PGIM launches floating rate income ETF

May 25th, 2022 | By | Category: Fixed Income

PGIM Investments has launched a new actively managed fixed income ETF that seeks to maximize current income by investing in floating-rate securities.

PGIM Active ETFs

The ETF is sub-advised by PGIM Fixed Income which manages some $38bn in floating-rate loan assets globally.

The PGIM Floating Rate Income ETF (PFRL US) has been listed on NYSE Arca, coming to market with $25 million in assets.

The fund is managed by PGIM Fixed Income, one of the world’s largest leveraged finance managers with $38 billion in floating-rate loan assets (as of the end of Q1 2022).

The ETF replicates the strategy of the $4.6bn PGIM Floating Rate Income Fund which ranks in Morningstar’s top decile for total returns over the prior three, five, and ten-year performance periods.

Both funds are overseen by Brian Juliano, Head of US Bank Loans and co-Head of US CLOs; Robert Cignarella, Head of US High Yield; and Robert Meyer, Vice President of US Bank Loans; alongside portfolio managers Parag Pandya and Ian Johnston.

Floating rate loans offer coupons that adjust to reflect changes in interest rates. Compared to traditional bonds which pay fixed coupons, this feature makes floating-rate securities far less susceptible to losing value when interest rates increase.

Investors are increasingly seeking to take a defensive stance on interest rates as the Federal Reserve embarks on what is expected to be an aggressive series of rate hikes. The Fed raised the federal funds rate by a half-point increment to a range of 0.75% – 1.00% at the beginning of May; however, current market pricing has the rate rising to 2.75%-3.00% as soon as the beginning of next year.

According to research from PGIM Investments, floating-rate loans have historically outperformed the broader US bond market in the 18 months directly following the start of the four previous Fed rate hike cycles. The Credit Suisse Leveraged Loan Index returned an average of 10.2% over these periods compared to 8.9% for the Bloomberg US Corporate High Yield Index and 6.9% for the Bloomberg US Aggregate Bond Index.

While these performance figures highlight the relative opportunity in floating-rate securities during periods of monetary tightening, PGIM’s Brian Juliano maintains that current market conditions necessitate an active management approach to the sector.
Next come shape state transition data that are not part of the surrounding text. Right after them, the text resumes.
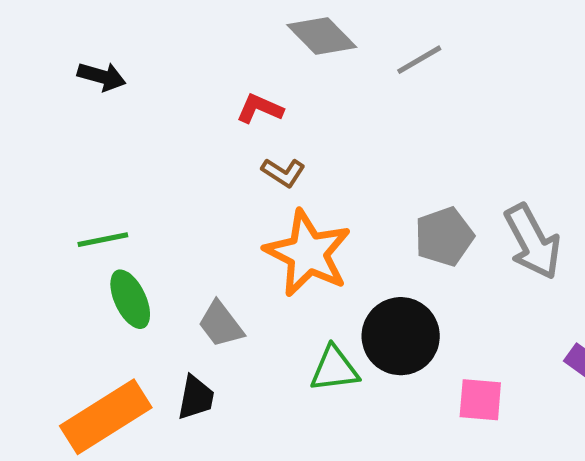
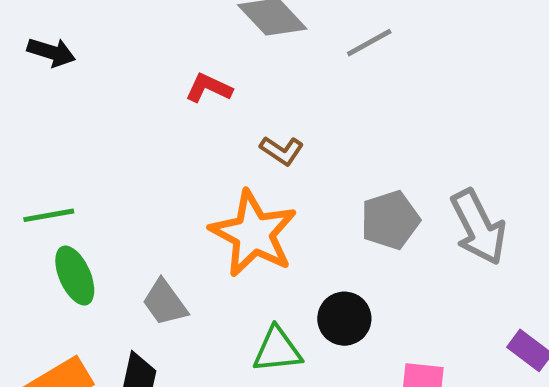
brown L-shape: (283, 172) -> (282, 151), moved
black circle: (401, 336) -> (344, 319), size x0.7

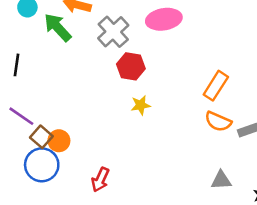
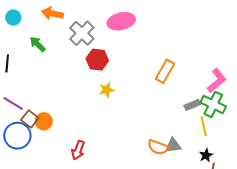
green arrow: (58, 27) -> (38, 44), moved, size x0.7
orange semicircle: (218, 121) -> (158, 147), moved
blue circle: (42, 165) -> (17, 136), moved

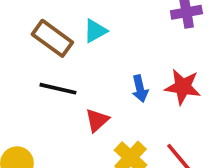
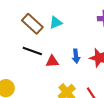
red triangle: (97, 120) -> (52, 61), moved, turned 32

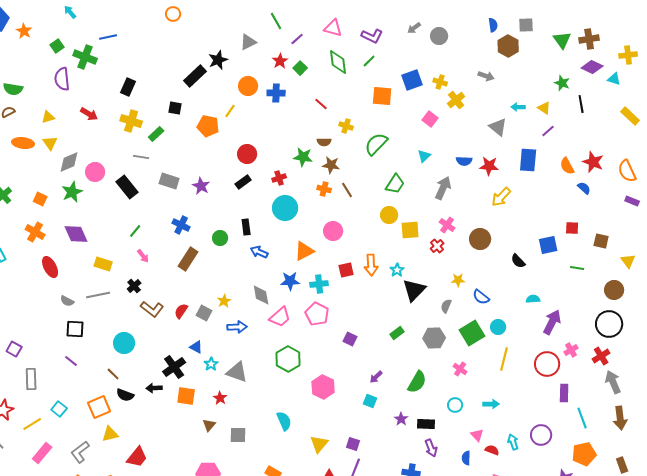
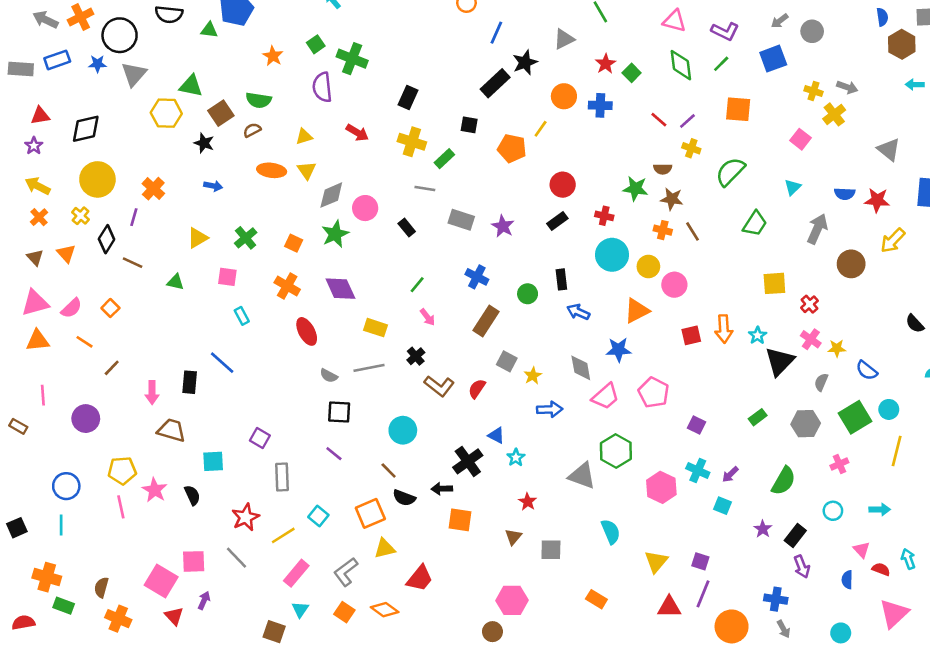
orange star: (24, 31) -> (273, 56), moved
blue line: (108, 37) -> (496, 33), moved, turned -54
purple line: (297, 39) -> (687, 121), moved
gray arrow: (486, 76) -> (847, 87), moved
blue square: (412, 80) -> (773, 59), moved
cyan arrow: (518, 107) -> (915, 85), moved
red cross: (279, 178) -> (604, 216), turned 32
black rectangle: (127, 187) -> (407, 228), size x0.6
yellow circle: (389, 215) -> (648, 266), moved
pink cross: (447, 225) -> (811, 339), moved
brown circle: (480, 239) -> (851, 264), moved
cyan cross: (319, 284) -> (698, 471), moved, turned 30
gray square: (204, 313) -> (507, 361), moved
pink cross: (460, 369) -> (839, 464), turned 32
gray triangle: (237, 372) -> (582, 476), moved
orange square: (186, 396) -> (460, 520), moved
black rectangle: (426, 424) -> (795, 535), turned -54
Juliano said: “Despite strong fundamentals, uncertainty around developments in Ukraine, inflation, and central bank hawkishness underscore the importance of both credit selection and risk management. Mechanically, the coupons that bank loans pay reset on short-term interest rate movements which may help to mitigate the impact of rising interest rates. This structure, when paired with active management and a well-researched credit selection process, seeks to provide investors with an opportunity to be rewarded as market volatility continues.”

The ETF is unconstrained as to the maturity and credit quality characteristics of the floating rate securities in which it invests. Up to 20% of the fund’s assets may be allocated to uncollateralized senior loans, while a maximum of 25% of the fund’s assets may be invested in non-US issuers including those domiciled in emerging markets.

PGIM utilizes a combination of top-down economic analysis and bottom-up research in conjunction with proprietary quantitative models and risk management systems when building the ETF’s portfolio.

The ETF comes with an expense ratio of 0.72% which is relatively high for a floating-rate ETF, reflecting the fund’s active management approach.

The largest passively managed ETFs in this space include the $9.8bn iShares Floating Rate Bond ETF (FLOT US) and $3.4bn SPDR Bloomberg Barclays Investment Grade Floating Rate ETF (FLRN US), both of which have expense ratios of 0.15%.